📝 SummarXiv

Abstract

The conservation of stellar actions is a fundamental assumption in orbit reconstruction studies in the Milky Way. However, the disc is highly dynamic, with time-dependent, non-axisymmetric features like transient spiral arms and giant molecular clouds (GMCs) driving local fluctuations in the gravitational potential on top of the near-axisymmetric background. Using high-resolution magnetohydrodynamic simulations that incorporate gas dynamics and star formation, we quantify the rate at which these effects drive non-conservation of the actions of young stars from Myr to Gyr timescales.

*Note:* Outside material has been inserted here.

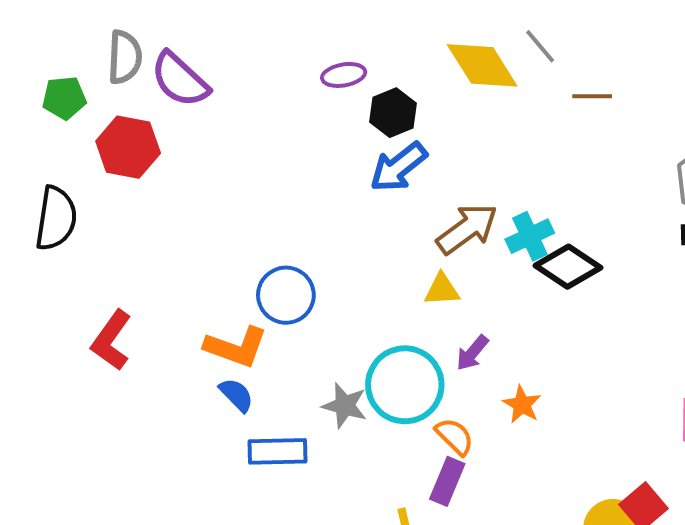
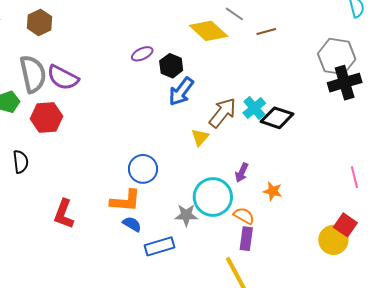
gray semicircle: (125, 57) -> (33, 74), size x1.4
black semicircle: (56, 218) -> (21, 162), size x0.7
yellow triangle: (442, 290) -> (200, 137), moved, turned -30

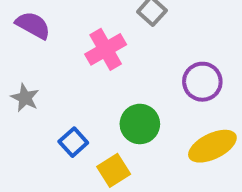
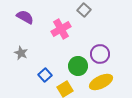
purple circle: (202, 82) -> (100, 54), moved
yellow ellipse: (212, 146) -> (101, 82), moved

We find that action evolution is well described as a logarithmic random walk, with vertical action evolving more rapidly than radial action; the diffusion rate associated with this random walk is weakly dependent on the stellar birth environment and scales approximately linearly with the galactic orbital frequency at a star's position. The diffusion rates we measure imply a fundamental limit of $\sim 100$ Myr as the timescale over which stellar orbits can be reliably reconstructed using methods that assume action conservation. By comparing diffusion rates for younger stars to those measured for an older and more vertically-extended control population, we conclude that radial action evolution is driven primarily by transient spiral arms, while vertical action evolution is driven by gravitational scattering off gaseous structures. Our results have significant implications for galactic archaeology and disc dynamics studies, necessitating a closer look at the timescales over which actions are assumed to be conserved in the disc.